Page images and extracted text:
────────────────────────────────────────

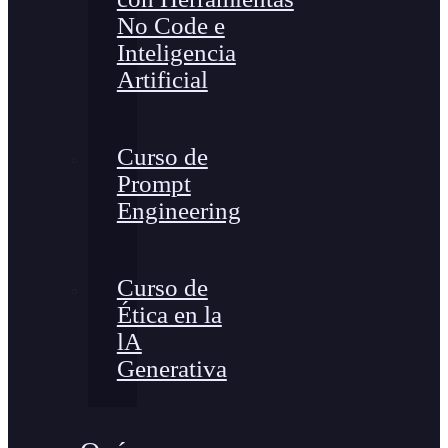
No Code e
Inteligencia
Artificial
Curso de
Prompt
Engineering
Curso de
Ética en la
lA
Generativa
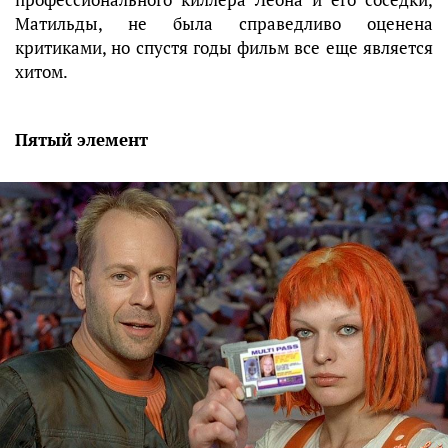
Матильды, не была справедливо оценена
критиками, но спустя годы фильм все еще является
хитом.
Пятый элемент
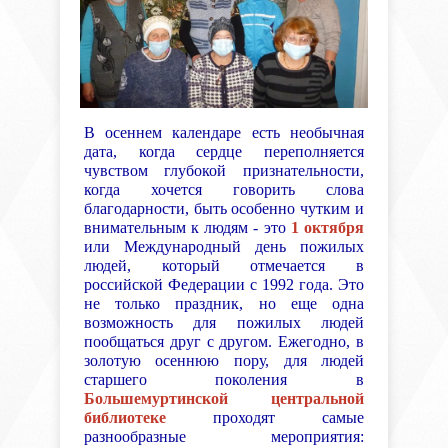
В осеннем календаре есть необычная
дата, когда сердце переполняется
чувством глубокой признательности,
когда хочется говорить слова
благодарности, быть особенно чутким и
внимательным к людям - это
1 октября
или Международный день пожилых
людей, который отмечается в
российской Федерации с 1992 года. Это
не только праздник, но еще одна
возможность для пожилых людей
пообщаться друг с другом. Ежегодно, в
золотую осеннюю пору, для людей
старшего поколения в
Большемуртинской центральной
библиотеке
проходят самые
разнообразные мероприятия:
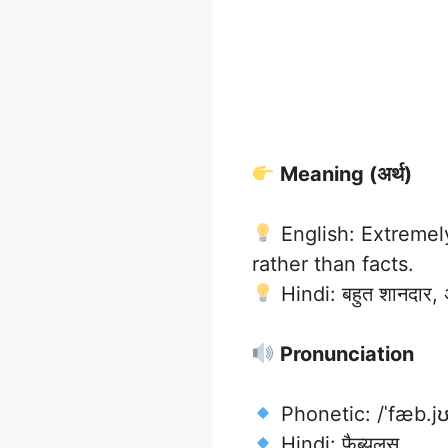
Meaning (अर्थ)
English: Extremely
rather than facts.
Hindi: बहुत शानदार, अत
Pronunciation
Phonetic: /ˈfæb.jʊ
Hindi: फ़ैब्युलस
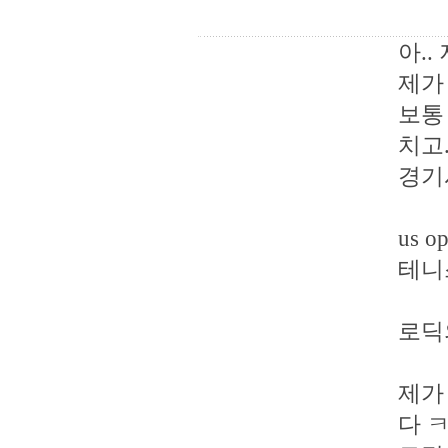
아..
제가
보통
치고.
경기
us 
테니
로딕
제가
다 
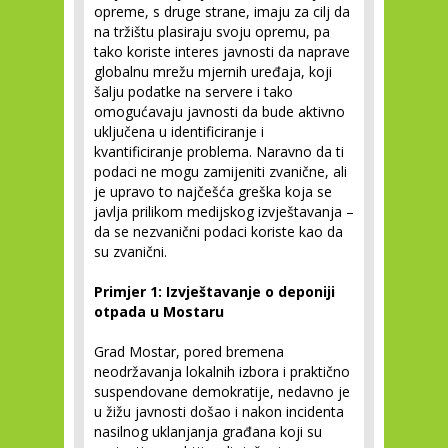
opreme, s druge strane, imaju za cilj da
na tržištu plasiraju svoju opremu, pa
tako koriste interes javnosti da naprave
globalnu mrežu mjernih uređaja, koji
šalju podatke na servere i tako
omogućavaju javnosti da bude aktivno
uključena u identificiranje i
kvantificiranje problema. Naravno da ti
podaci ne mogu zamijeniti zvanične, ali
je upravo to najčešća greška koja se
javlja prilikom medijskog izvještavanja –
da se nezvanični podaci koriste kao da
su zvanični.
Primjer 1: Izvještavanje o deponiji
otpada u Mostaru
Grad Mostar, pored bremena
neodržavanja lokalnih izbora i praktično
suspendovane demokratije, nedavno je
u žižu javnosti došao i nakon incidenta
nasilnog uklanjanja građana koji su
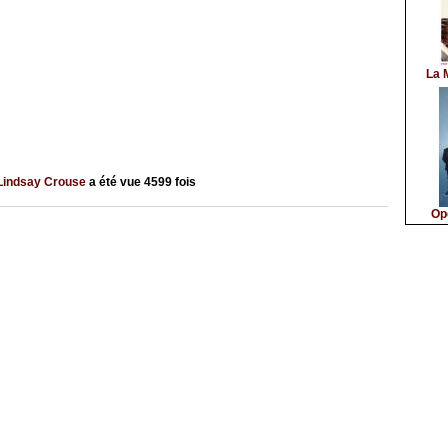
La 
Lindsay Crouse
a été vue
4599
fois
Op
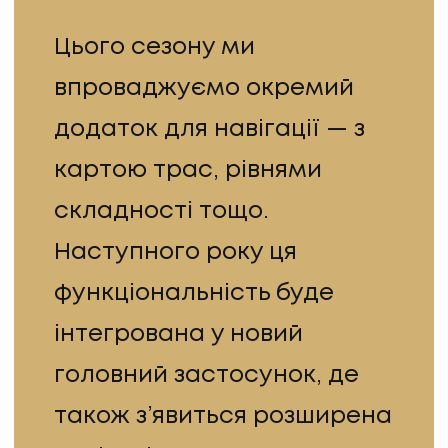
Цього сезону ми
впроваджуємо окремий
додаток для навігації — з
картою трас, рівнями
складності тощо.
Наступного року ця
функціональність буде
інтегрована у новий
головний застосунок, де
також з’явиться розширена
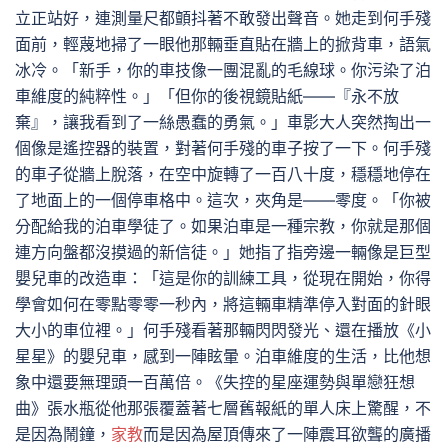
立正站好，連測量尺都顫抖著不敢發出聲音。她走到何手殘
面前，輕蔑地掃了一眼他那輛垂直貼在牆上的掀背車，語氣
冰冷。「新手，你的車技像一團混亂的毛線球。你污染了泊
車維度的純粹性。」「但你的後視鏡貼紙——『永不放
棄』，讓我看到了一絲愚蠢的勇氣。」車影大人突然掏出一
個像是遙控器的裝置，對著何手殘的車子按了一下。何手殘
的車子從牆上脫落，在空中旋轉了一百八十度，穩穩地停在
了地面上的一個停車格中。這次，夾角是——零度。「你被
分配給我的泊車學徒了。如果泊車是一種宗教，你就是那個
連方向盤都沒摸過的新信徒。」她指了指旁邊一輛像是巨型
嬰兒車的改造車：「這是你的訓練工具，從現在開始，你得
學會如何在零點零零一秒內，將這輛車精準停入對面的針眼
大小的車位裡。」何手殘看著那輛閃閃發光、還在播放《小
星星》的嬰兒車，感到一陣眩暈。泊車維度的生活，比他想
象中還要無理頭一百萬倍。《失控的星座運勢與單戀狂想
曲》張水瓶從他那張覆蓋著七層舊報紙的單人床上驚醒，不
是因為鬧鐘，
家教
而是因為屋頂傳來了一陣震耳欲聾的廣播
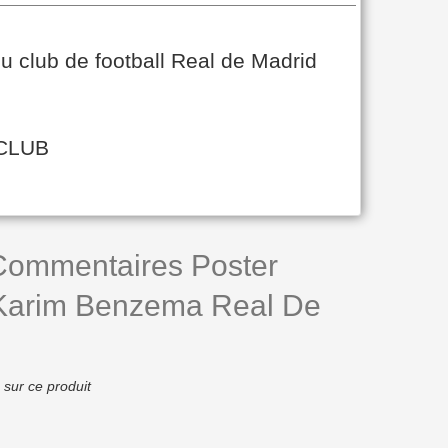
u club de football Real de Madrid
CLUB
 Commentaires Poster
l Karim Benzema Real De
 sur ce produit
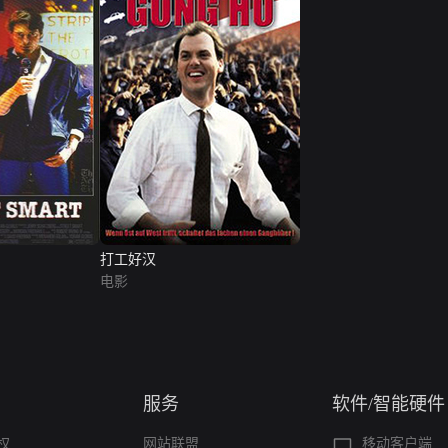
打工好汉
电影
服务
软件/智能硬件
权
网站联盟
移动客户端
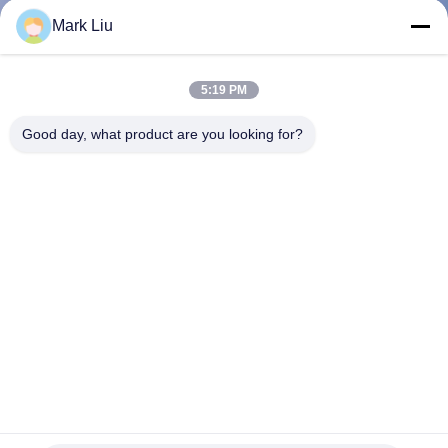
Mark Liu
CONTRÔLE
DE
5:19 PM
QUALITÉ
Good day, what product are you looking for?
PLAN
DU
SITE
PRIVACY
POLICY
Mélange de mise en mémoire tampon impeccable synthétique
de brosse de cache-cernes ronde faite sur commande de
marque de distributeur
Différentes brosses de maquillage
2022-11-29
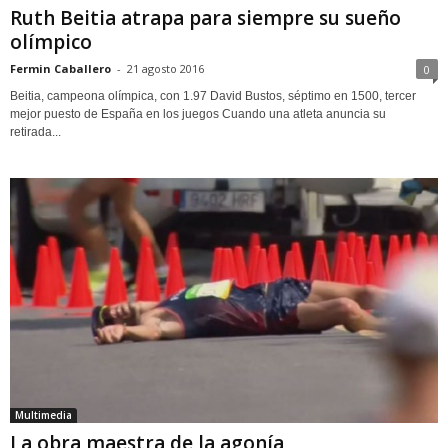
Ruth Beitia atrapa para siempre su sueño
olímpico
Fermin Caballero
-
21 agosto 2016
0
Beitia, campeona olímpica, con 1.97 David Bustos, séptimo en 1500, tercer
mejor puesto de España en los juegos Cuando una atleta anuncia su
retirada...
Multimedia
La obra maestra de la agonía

────────────────────────────────────────

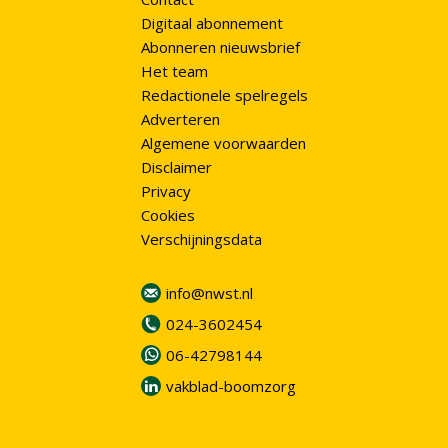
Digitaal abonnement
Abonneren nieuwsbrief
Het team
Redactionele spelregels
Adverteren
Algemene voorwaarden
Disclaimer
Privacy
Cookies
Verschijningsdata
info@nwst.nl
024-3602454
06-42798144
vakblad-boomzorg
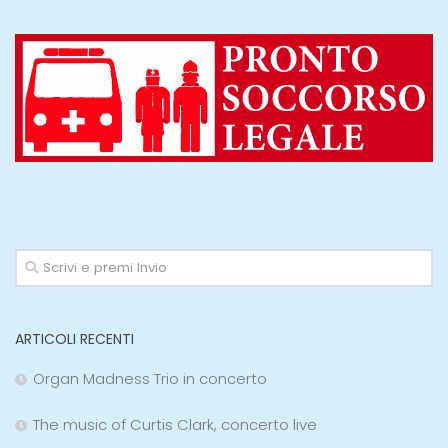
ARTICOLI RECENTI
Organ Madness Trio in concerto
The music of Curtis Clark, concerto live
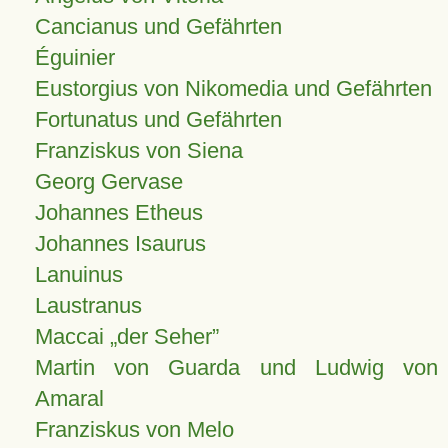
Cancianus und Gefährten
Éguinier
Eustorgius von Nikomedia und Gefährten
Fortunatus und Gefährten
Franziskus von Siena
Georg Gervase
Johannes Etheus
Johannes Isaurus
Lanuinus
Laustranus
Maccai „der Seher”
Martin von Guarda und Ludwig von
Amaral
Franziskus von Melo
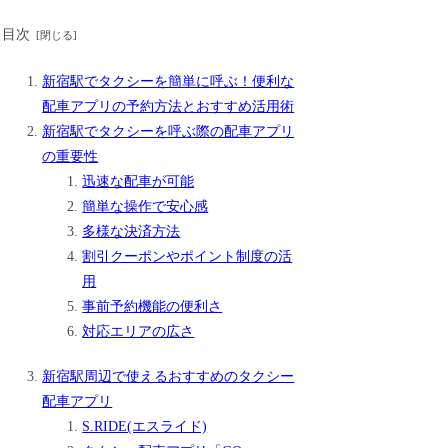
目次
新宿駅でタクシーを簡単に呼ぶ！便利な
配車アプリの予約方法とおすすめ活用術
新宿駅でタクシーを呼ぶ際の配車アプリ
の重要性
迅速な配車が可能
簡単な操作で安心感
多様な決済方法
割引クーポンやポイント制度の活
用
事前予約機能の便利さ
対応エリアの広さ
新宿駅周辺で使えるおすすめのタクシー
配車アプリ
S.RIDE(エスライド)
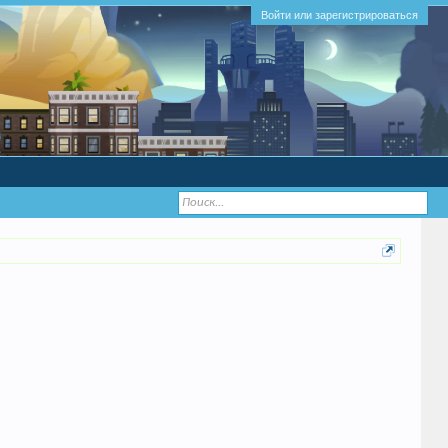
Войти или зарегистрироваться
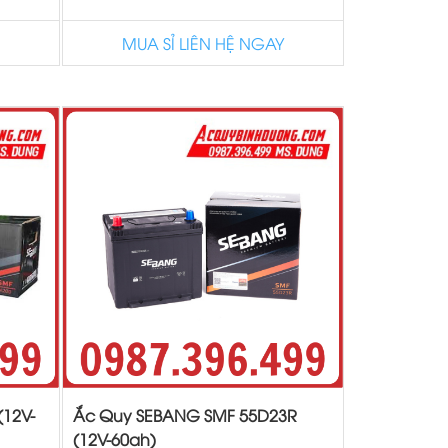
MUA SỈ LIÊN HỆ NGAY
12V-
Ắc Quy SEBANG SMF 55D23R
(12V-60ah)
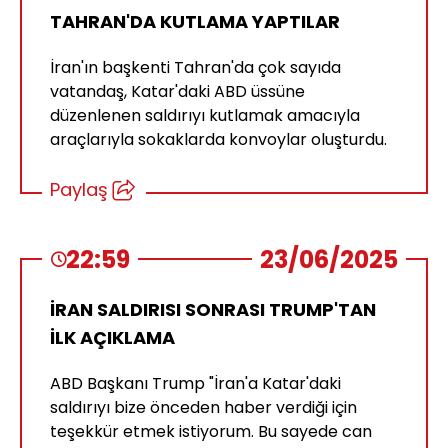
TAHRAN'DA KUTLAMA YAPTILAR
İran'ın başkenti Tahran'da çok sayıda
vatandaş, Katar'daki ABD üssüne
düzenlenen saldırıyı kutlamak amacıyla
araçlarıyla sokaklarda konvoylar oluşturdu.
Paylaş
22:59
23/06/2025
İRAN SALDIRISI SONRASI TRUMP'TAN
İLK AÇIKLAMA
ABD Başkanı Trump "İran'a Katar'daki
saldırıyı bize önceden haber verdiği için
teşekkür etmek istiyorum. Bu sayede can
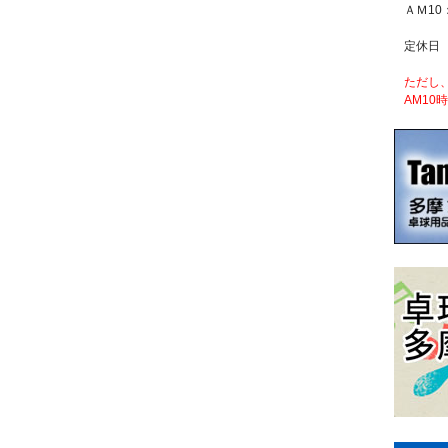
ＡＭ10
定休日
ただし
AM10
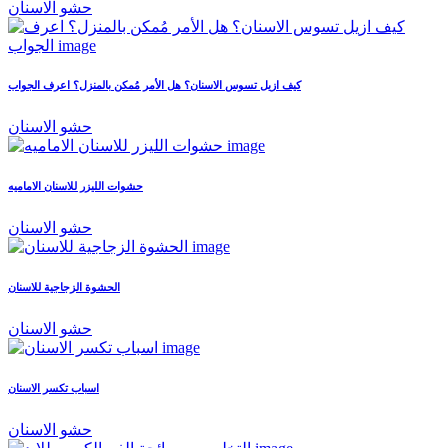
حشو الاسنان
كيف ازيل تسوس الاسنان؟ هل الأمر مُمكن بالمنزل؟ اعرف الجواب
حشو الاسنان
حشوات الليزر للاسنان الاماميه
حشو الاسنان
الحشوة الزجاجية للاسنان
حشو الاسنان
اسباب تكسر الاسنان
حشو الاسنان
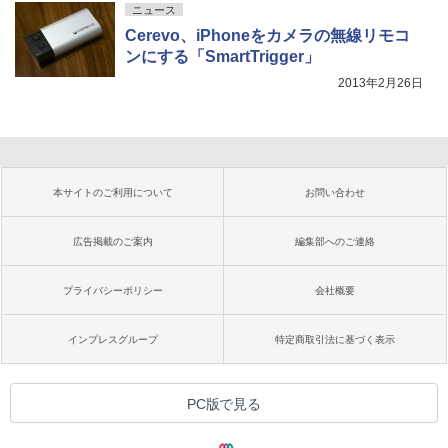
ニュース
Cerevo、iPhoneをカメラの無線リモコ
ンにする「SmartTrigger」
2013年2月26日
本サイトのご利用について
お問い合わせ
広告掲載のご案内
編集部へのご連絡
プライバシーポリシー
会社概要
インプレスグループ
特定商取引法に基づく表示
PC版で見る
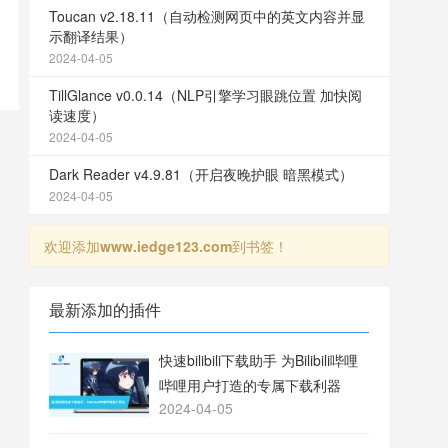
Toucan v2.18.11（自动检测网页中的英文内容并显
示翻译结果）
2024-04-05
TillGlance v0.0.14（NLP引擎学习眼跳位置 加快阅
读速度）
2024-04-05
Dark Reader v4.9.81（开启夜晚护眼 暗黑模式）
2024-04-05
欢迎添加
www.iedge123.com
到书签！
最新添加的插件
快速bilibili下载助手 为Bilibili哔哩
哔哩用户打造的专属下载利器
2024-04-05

────────────────────────────────────────

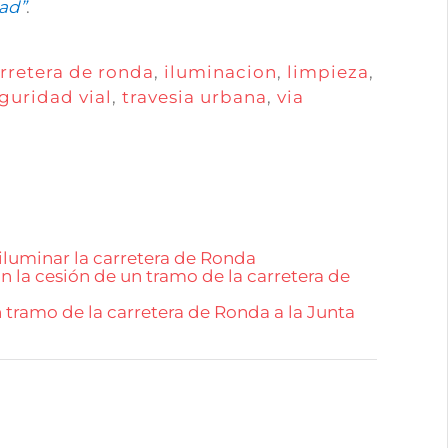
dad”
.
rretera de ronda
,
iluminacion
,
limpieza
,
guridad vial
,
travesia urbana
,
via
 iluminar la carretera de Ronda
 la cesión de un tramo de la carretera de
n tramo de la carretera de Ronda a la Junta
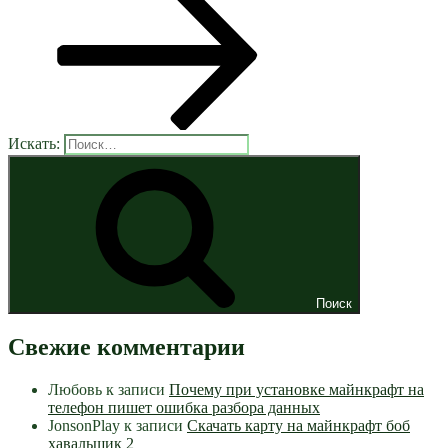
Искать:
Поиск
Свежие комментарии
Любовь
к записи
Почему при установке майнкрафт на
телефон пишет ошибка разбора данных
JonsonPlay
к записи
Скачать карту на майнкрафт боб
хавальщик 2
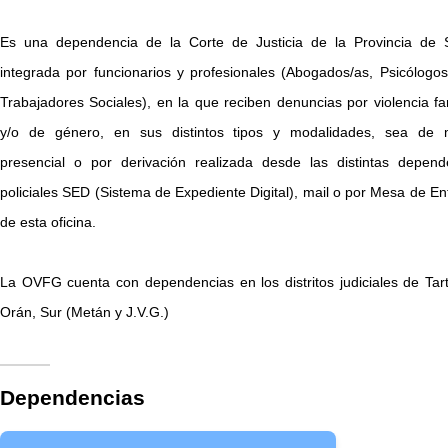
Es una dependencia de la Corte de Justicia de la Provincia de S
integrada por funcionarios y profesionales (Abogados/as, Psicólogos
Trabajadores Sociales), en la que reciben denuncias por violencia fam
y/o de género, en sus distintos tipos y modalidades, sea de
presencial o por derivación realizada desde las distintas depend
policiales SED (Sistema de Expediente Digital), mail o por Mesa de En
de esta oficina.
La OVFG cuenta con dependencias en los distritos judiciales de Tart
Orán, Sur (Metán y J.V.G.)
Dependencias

────────────────────────────────────────

## Problem to work on:
Report each line of the records that holds the word "koji".

## Written response:
globalnu mrežu mjernih uređaja, koji
nasilnog uklanjanja građana koji su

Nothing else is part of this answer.